Physics-constrained Gaussian Processes for Predicting Shockwave Hugoniot Curves

arXiv:2601.06655v1 Announce Type: cross
Abstract: A physics-constrained Gaussian Process regression framework is developed for predicting shocked material states along the Hugoniot curve using data from a small number of shockwave simulations. The proposed Gaussian process employs a probabilistic Taylor series expansion in conjunction with the Rankine-Hugoniot jump conditions between the various shocked material states to construct a thermodynamically consistent covariance function. This leads to the formulation of an optimization problem over a small number of interpretable hyperparameters and enables the identification of regime transitions, from a leading elastic wave to trailing plastic and phase transformation waves. This work is motivated by the need to investigate shock-driven material response for materials discovery and for offering mechanistic insights in regimes where experimental characterizations and simulations are costly. The proposed methodology relies on large-scale molecular dynamics which are an accurate but expensive computational alternative to experiments.
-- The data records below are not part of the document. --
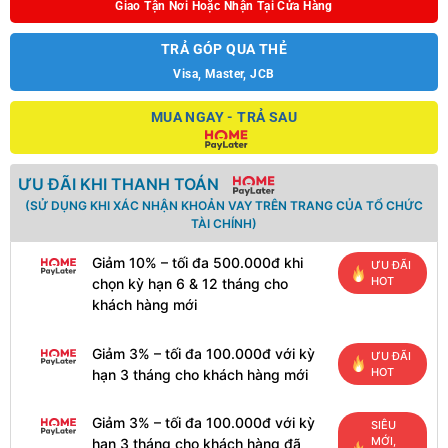
Giao Tận Nơi Hoặc Nhận Tại Cửa Hàng
TRẢ GÓP QUA THẺ
Visa, Master, JCB
MUA NGAY - TRẢ SAU
ƯU ĐÃI KHI THANH TOÁN
(SỬ DỤNG KHI XÁC NHẬN KHOẢN VAY TRÊN TRANG CỦA TỔ CHỨC
TÀI CHÍNH)
Giảm 10% – tối đa 500.000đ khi
ƯU ĐÃI
HOT
chọn kỳ hạn 6 & 12 tháng cho
khách hàng mới
Giảm 3% – tối đa 100.000đ với kỳ
ƯU ĐÃI
HOT
hạn 3 tháng cho khách hàng mới
Giảm 3% – tối đa 100.000đ với kỳ
SIÊU
MỚI,
hạn 3 tháng cho khách hàng đã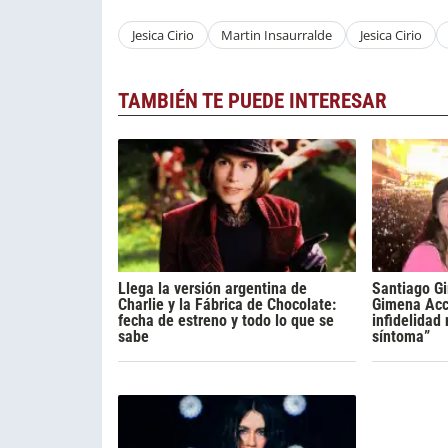
Jesica Cirio
Martin Insaurralde
Jesica Cirio
TAMBIÉN TE PUEDE INTERESAR
Llega la versión argentina de
Santiago Gi
Charlie y la Fábrica de Chocolate:
Gimena Acca
fecha de estreno y todo lo que se
infidelidad
sabe
síntoma”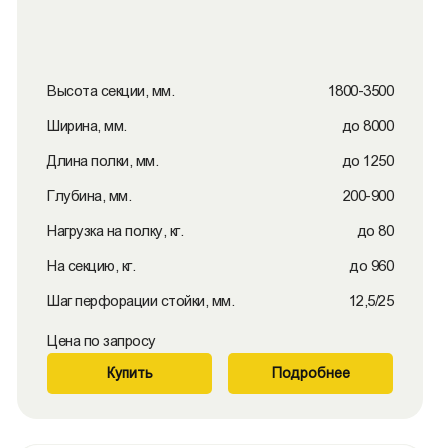
Высота секции, мм.
1800-3500
Ширина, мм.
до 8000
Длина полки, мм.
до 1250
Глубина, мм.
200-900
Нагрузка на полку, кг.
до 80
На секцию, кг.
до 960
Шаг перфорации стойки, мм.
12,5/25
Цена по запросу
Купить
Подробнее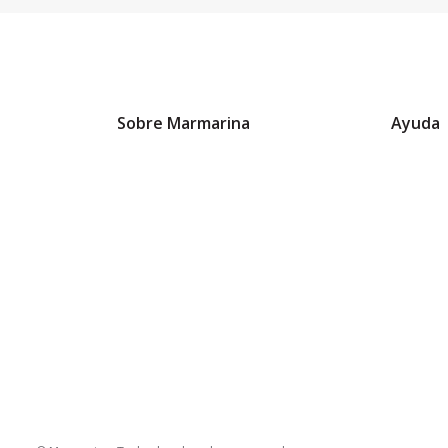
Sobre Marmarina
Ayuda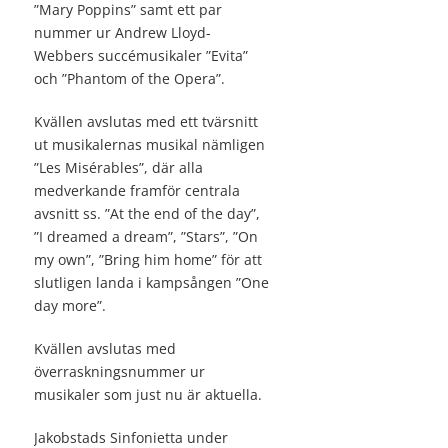
”Mary Poppins” samt ett par
nummer ur Andrew Lloyd-
Webbers succémusikaler ”Evita”
och ”Phantom of the Opera”.
Kvällen avslutas med ett tvärsnitt
ut musikalernas musikal nämligen
”Les Misérables”, där alla
medverkande framför centrala
avsnitt ss. ”At the end of the day”,
”I dreamed a dream”, ”Stars”, ”On
my own”, ”Bring him home” för att
slutligen landa i kampsången ”One
day more”.
Kvällen avslutas med
överraskningsnummer ur
musikaler som just nu är aktuella.
Jakobstads Sinfonietta under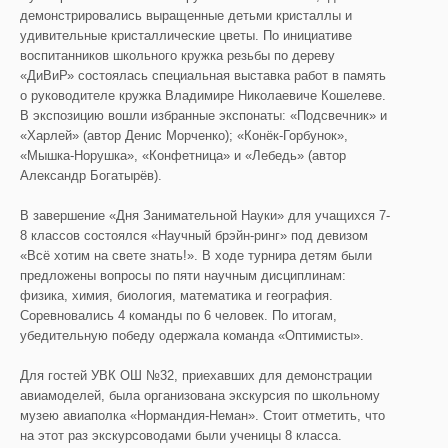
демонстрировались выращенные детьми кристаллы и
удивительные кристаллические цветы. По инициативе
воспитанников школьного кружка резьбы по дереву
«ДиВиР» состоялась специальная выставка работ в память
о руководителе кружка Владимире Николаевиче Кошелеве.
В экспозицию вошли избранные экспонаты: «Подсвечник» и
«Харлей» (автор Денис Морченко); «Конёк-Горбунок»,
«Мышка-Норушка», «Конфетница» и «Лебедь» (автор
Александр Богатырёв).
В завершение «Дня Занимательной Науки» для учащихся 7-
8 классов состоялся «Научный брэйн-ринг» под девизом
«Всё хотим на свете знать!». В ходе турнира детям были
предложены вопросы по пяти научным дисциплинам:
физика, химия, биология, математика и география.
Соревновались 4 команды по 6 человек. По итогам,
убедительную победу одержала команда «Оптимисты».
Для гостей УВК ОШ №32, приехавших для демонстрации
авиамоделей, была организована экскурсия по школьному
музею авиаполка «Нормандия-Неман». Стоит отметить, что
на этот раз экскурсоводами были ученицы 8 класса.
Under these constraints, the proposed methodology establishes Hugoniot curves from a limited number of molecular dynamics simulations. We consider silicon carbide as a representative material and atomic-level simulations are performed using a reverse ballistic approach together with appropriate interatomic potentials. The framework reproduces the Hugoniot curve with satisfactory accuracy while also quantifying the uncertainty in the predictions using the Gaussian Process posterior.